Jeff: Yeah, that’s a great question. I think honestly why I love it so much is because I’ve seen and worked with thousands of families and I realized, you know… W- We love the phrase, it takes a village to raise a child. And I’m, I’m so fortunate and blessed that I can be a voice, a sounding board, a safe space, uh, even a mentor for some of these kids, but I, I do see it so much unfortunately, parents, dads living vicariously through their kids. Um-

Jim: (laughs). The coaching problem.

Jeff: Oh, man.

Jim: Yeah.

Jeff: Coaching from the sidelines. Uh, one of my, my good friends of mine, a sports psychologist, always, um… He gives the test or the quiz of, “All right. Here’s the challenge for you guys today. Who can be the quietest from the sidelines?”

Jim: Mm. Yeah.

Jeff: Um, because realistically, it’s… If… And we’ll probably get into the, the word of Imago Dei, but if we’re always… As a teenager and your brain’s not fully functioned, if I think my dad is… My love for my dad or my dad’s love for me is solely tied to results and trophies and, “How many points did I score?” Then my identity is totally connected to that, compared to the Imago Dei saying of, uh, “We’re made in the image and likeness of God.” And so, my dad loves me because I’m his son, not because of the trophies I had or what college I played or how many points I score.

Jim: Yeah.

Jeff: So, it’s, it’s… I see it all over the place and it’s unfortunately scary.

Jim: Oh, man, I, I remember Jean called me, I was traveling and she called from a baseball game one of my boys was playing in and she said this dad just became unglued at his son-

Jeff: Mm-hmm.

Jim: … who had struck out.

Jeff: Mm.

Jim: Like, “How could you strike out?” I mean, that is so humiliating-

Jeff: Mm-hmm. Oh, yeah.

Jim: … and, uh, damaging.

Jeff: Mm.

Jim: It’s almost the rule is if you’re gonna be at your, your son or daughter’s sports event, only speak affirmation-

Jeff: Yeah. Yeah.

Jim: … and do any kind of little correction very gently later privately, quietly.

Jeff: Yeah.

Jim: “Hey, now try this a little bit or move your-

Jeff: Yeah.

Jim: … left foot.”

Jeff: Yeah.

Jim: But man, it’s, it’s embarrassing to have that kind of dad.

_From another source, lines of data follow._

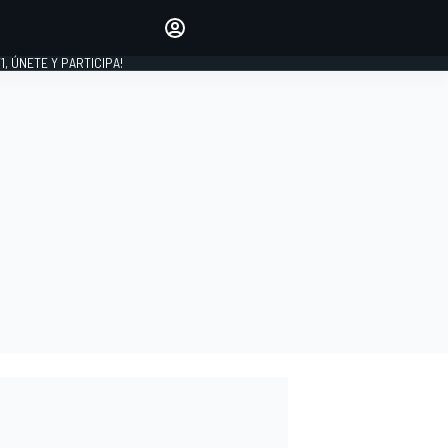
favoritos
Haz que se oiga tu voz
comentando artículos.
1, ÚNETE Y PARTICIPA!
INICIAR SESIÓN
EDICIÓN
LATINOAMÉRICA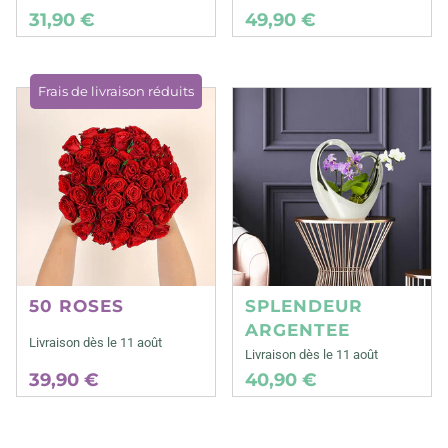
31,90 €
49,90 €
Frais de livraison réduits
50 ROSES
SPLENDEUR
ARGENTEE
Livraison dès le 11 août
Livraison dès le 11 août
39,90 €
40,90 €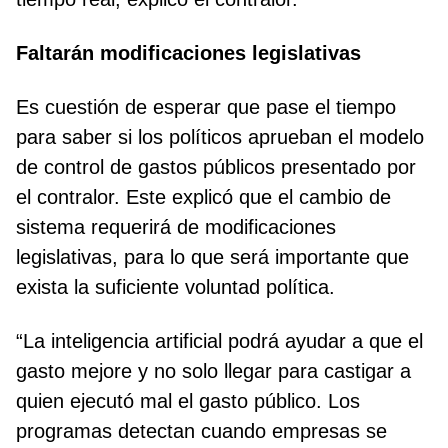
Faltarán modificaciones legislativas
Es cuestión de esperar que pase el tiempo
para saber si los políticos aprueban el modelo
de control de gastos públicos presentado por
el contralor. Este explicó que el cambio de
sistema requerirá de modificaciones
legislativas, para lo que será importante que
exista la suficiente voluntad política.
“La inteligencia artificial podrá ayudar a que el
gasto mejore y no solo llegar para castigar a
quien ejecutó mal el gasto público. Los
programas detectan cuando empresas se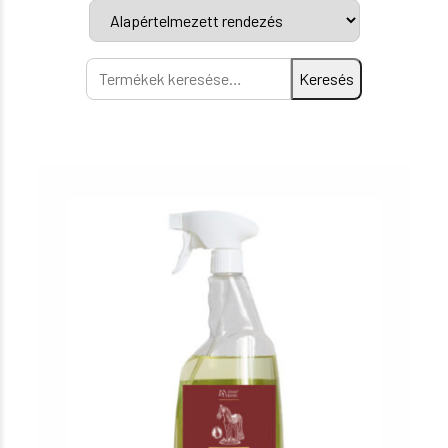
Keresés
Keresés
a
következőre: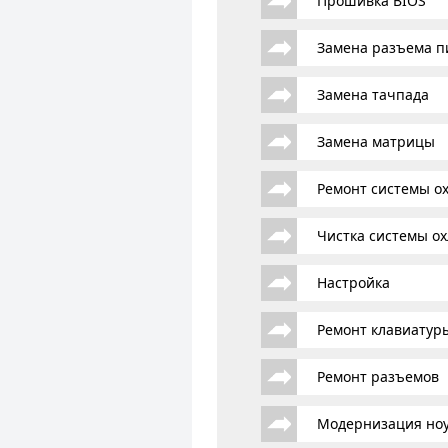
Прошивка BIOS
Замена разъема п
Замена тачпада
Замена матрицы
Ремонт системы о
Чистка системы о
Настройка
Ремонт клавиатур
Ремонт разъемов
Модернизация ноу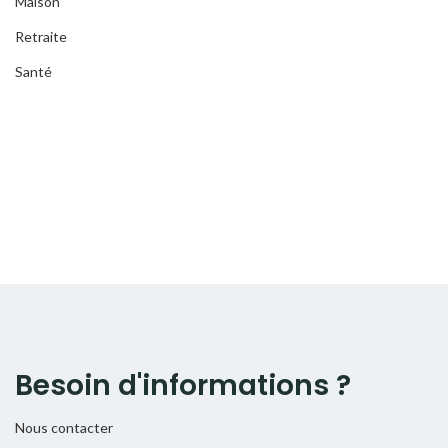
Maison
Retraite
Santé
Besoin d'informations ?
Nous contacter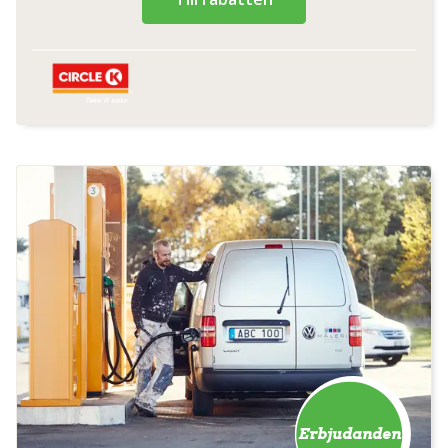
Erbjudanden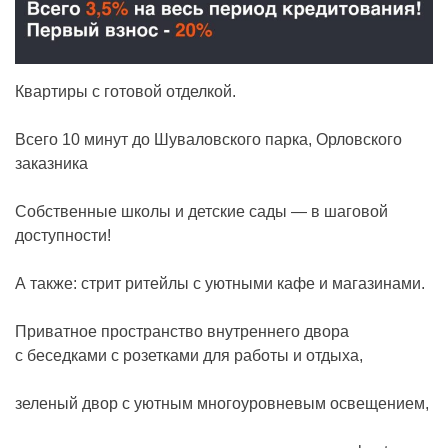
Квартиры с готовой отделкой.
Всего 10 минут до Шуваловского парка, Орловского
заказника
Собственные школы и детские сады — в шаговой
доступности!
А также: стрит ритейлы с уютными кафе и магазинами.
Приватное пространство внутреннего двора
с беседками с розетками для работы и отдыха,
зеленый двор с уютным многоуровневым освещением,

Jeff: There’s, uh, there’s research that says, uh, the five words that you should say to your son or daughter after a sporting event, and only five, “I love watching you play.” That’s it.

Jim: Yeah, that’s good.

Brian: Mm.

Jeff: And then just shut up.

Jim: Yeah, right. (laughs)

Jeff: (laughs)

Brian: (laughs)

Jeff: Yeah.

Brian: Instead of rehashing the whole game on the way home.

Jeff: Yeah.

Jim: Right. “You know, that second inning, you could have done this.”

Jeff: Yeah.

Jim: “Or that s…” I had to bite my lip ’cause, uh-

Jeff: I’m sure.

Jim: … I, I can lean in that direction.

Jeff: (laughs)

Jim: Let’s go back to a minute to the absentee dad, ’cause, uh, this would be a lot of people, a lot of us.

Jeff: Mm-hmm.

Jim: You know, we’re present in the home, we’re doing the things, we’re providing, protecting, all those important things. But we get lost. We come home tired. I’m gonna go ahead and make some of the excuses, but fill in the blanks here, as to why dads aren’t engaged. I’ve always felt, you know… And for me, not having a dad was motivation to be a good dad.

Jeff: Mm-hmm.

Jim: I wanted that for my boys, and I woke up, I mean, literally every day thinking about it. “What can I do today to make sure they know I care about them and I love them?” And I guess it’s kind of shocking to me that a dad wouldn’t do that. Why wouldn’t a dad do that?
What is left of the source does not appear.